Thankfully the coal dust made the decision for my uncle before he had to face the dilemma of whether to come out on strike and now all the pits have gone in Nottinghamshire and the slag heap from the pit that you could see from my aunt and uncle’s house is now greened over and part of a new park.

So to rewind, I found Helen Mort’s sequence very moving and also very exciting because it managed to combine real poetry with social commentary without becoming polemic which it can so often do. I wonder whether poetry on the whole has tended to offload strong social commentary onto the singer song writers these days. Poetry in the past has always been at the fore front of political and social commentary and in many other countries throughout the world it still is. If we English (and I am being specific here) write about it we often dress it up in irony or satire , this is a well established tradition, political views should only be inferred from poems. Perhaps poets (and I include myself in this) are a little afraid of appearing a little too self-righteous because poetry is supposed to show not tell, is supposed to somehow remain unsullied by the poets own strongly held views.

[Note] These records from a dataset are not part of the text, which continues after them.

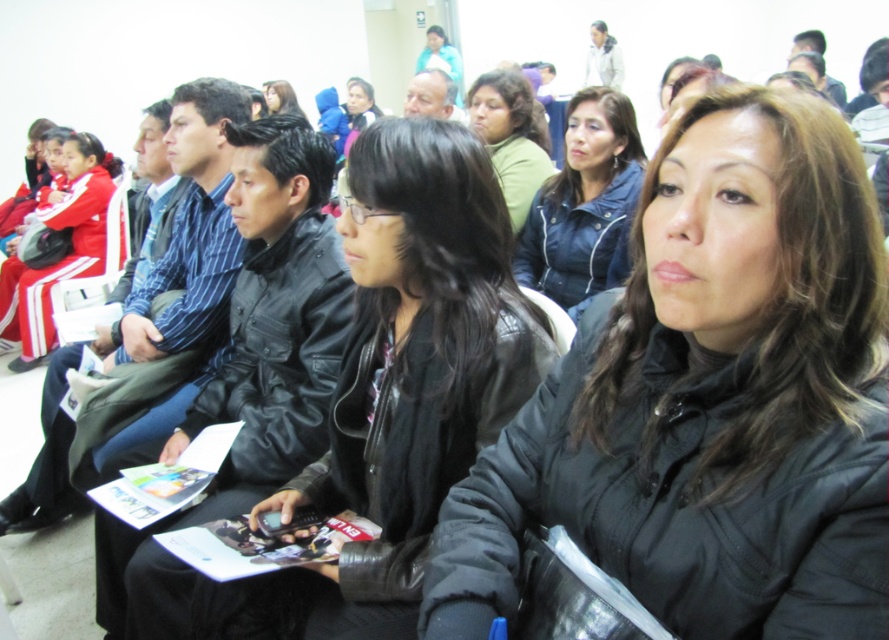 Question: Which object is positioned farthest from the black matte jacket at center?

Choices:
 (A) blue denim jacket at center
 (B) matte black jacket at center
 (C) matte black hair at center
 (D) green matte shirt at center

Answer: (B)

Question: Which point is farther from the camera taking this photo?

Choices:
 (A) (271, 88)
 (B) (519, 74)
 (C) (422, 291)
 (D) (587, 129)

Answer: (A)

Question: Does black leather jacket at center appear over matte black jacket at center?

Choices:
 (A) no
 (B) yes

Answer: (A)

Question: Can you confirm if blue denim jacket at center is positioned above red matte tracksuit at left?

Choices:
 (A) yes
 (B) no

Answer: (B)

Question: Which object is farther from the camera taking this photo?

Choices:
 (A) black matte jacket at center
 (B) matte black jacket at center
 (C) red matte tracksuit at left

Answer: (B)

Question: Does green matte shirt at center have a greater width compared to matte black hair at center?

Choices:
 (A) no
 (B) yes

Answer: (B) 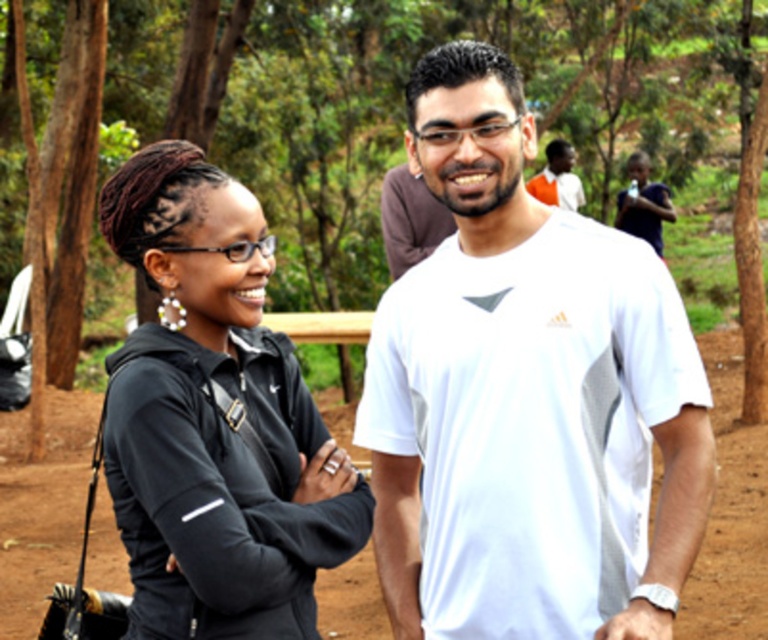 Who is more forward, (623, 522) or (151, 372)?

Positioned in front is point (151, 372).

Is white matte t-shirt at center shorter than black matte jacket at center?

No, white matte t-shirt at center is not shorter than black matte jacket at center.

Image resolution: width=768 pixels, height=640 pixels. In order to click on white matte t-shirt at center in this screenshot , I will do `click(525, 396)`.

Does black matte jacket at center lie behind orange cotton shirt at upper right?

No, it is in front of orange cotton shirt at upper right.

In the scene shown: Does black matte jacket at center appear on the right side of orange cotton shirt at upper right?

In fact, black matte jacket at center is to the left of orange cotton shirt at upper right.

You are a GUI agent. You are given a task and a screenshot of the screen. Output one action in this format:
    pyautogui.click(x=<x>, y=<y>)
    Task: Click on the black matte jacket at center
    This screenshot has height=640, width=768.
    Given the screenshot: What is the action you would take?
    pyautogui.click(x=214, y=419)

Is white matte t-shirt at center to the right of orange cotton shirt at upper right from the viewer's perspective?

No, white matte t-shirt at center is not to the right of orange cotton shirt at upper right.

Can you confirm if white matte t-shirt at center is bigger than orange cotton shirt at upper right?

Incorrect, white matte t-shirt at center is not larger than orange cotton shirt at upper right.

In order to click on white matte t-shirt at center in this screenshot , I will do `click(525, 396)`. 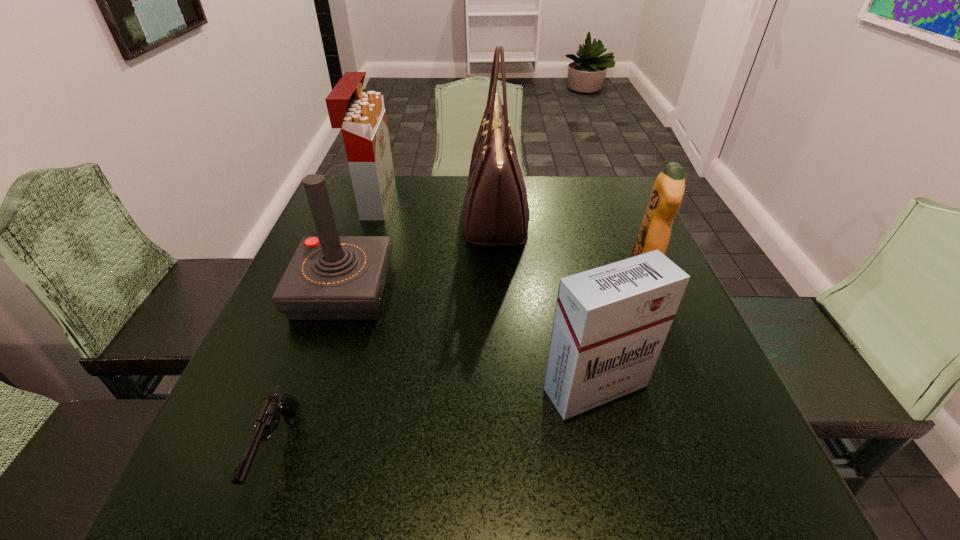 Locate an element on the screen. vacant area that lies between the tallest object and the nearer cigarette case is located at coordinates (545, 302).

You are a GUI agent. You are given a task and a screenshot of the screen. Output one action in this format:
    pyautogui.click(x=<x>, y=<y>)
    Task: Click on the vacant area that lies between the handbag and the rightmost object
    This screenshot has width=960, height=540.
    Given the screenshot: What is the action you would take?
    pyautogui.click(x=570, y=243)

Identify the location of free space between the detergent and the tallest object. This screenshot has height=540, width=960. point(570,243).

Locate an element on the screen. This screenshot has width=960, height=540. vacant region between the detergent and the joystick is located at coordinates (493, 280).

Identify which object is located as the second nearest to the gun. Please provide its 2D coordinates. Your answer should be formatted as a tuple, i.e. [(x, y)], where the tuple contains the x and y coordinates of a point satisfying the conditions above.

[(610, 323)]

At what (x,y) coordinates should I click in order to perform the action: click on object that can be found as the fifth closest to the right cigarette case. Please return your answer as a coordinate pair (x, y). Image resolution: width=960 pixels, height=540 pixels. Looking at the image, I should click on (361, 116).

Where is `vacant position in the image that satisfies the following two spatial constraints: 1. on the front-facing side of the nearer cigarette case; 2. on the left side of the handbag`? The image size is (960, 540). vacant position in the image that satisfies the following two spatial constraints: 1. on the front-facing side of the nearer cigarette case; 2. on the left side of the handbag is located at coordinates (504, 387).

These views are meant to be inferred by how the poet writes or the subject matter the poet chooses. Palestinian poets, Balkan poets, North Korean poets, all poets who have written poems of direct confrontation that have made them at risk of imprisonment or worse, they have created work of great courage, probing the status quo. Around the world words are important as they carry the weight of certain freedoms.

Here in the UK , well probably in Western societies in the main, we can write whatever we like within the current laws against slander, libel , racism and sexual discrimination and very little happens. Consequences are minimal, even Ezra Pound is still regarded as within the poetry ‘church’ despite his fascism and racism; he even wrote that his imprisonment was conducive to writing, with unwanted visitors kept from his door and a place assigned to him for his writing. The Welsh, Scots and Irish have produced twentieth and twenty-first century poets who were and are formed and informed by their political context, political freedoms are still a burning issue and continue to influence poetry. Sometimes I long for a bit more passion and fire in English poetry at present. Of course I know there are a number of poets who have written poems that contain aspects of real ‘social blood and guts’ without resorting to rant but they seem to be few and far between. Of the ‘bigger’ names’ , Farley, Tony Harrison and Armitage can pull out the political stops in a beautifully crafted way when they put their minds to it. Sometimes I want to feel that a poem is really important to the poet, that it comes from a passionate place, that if they didn’t create the poem they would be eaten up by the need to write it.

The governance of the Poetry Society is still up for debate and an EGM may help or hinder the better running of that society. A lot of poets or those interested in poetry have been tweeting, blogging, Facebooking, emailing, Youtubing and generally addressing the issues from various viewpoints. To take a step back I find it healthy that people want to take their freedoms and their rights seriously, that those currently in power are questioned and held accountable and that people are passionate about how poetry can best be made a thriving part of society . However I doubt whether how anyone votes at the EGM will resonate down through the years as strongly as the outcomes of votes for the Miners Strike in 84. There may be a bit of finger pointing, general bitchiness for a while and some may come out of the whole affair worse or better than they went into it. If the whole edifice comes tumbling down then it will be difficult for a number of people but not for as many as a local factory closing, as has happened near me. Poets will continue to write, some will get published and a few will be read and the best of them may be remembered into the next generation and perhaps beyond. I suppose to misquote Kennedy the question is ‘Don't ask what poetry can do for you but what poetry can do for society’. Writing poems about what really matters most to people in their lives, be that emotionally, socially or politically, may be a small part of that doing.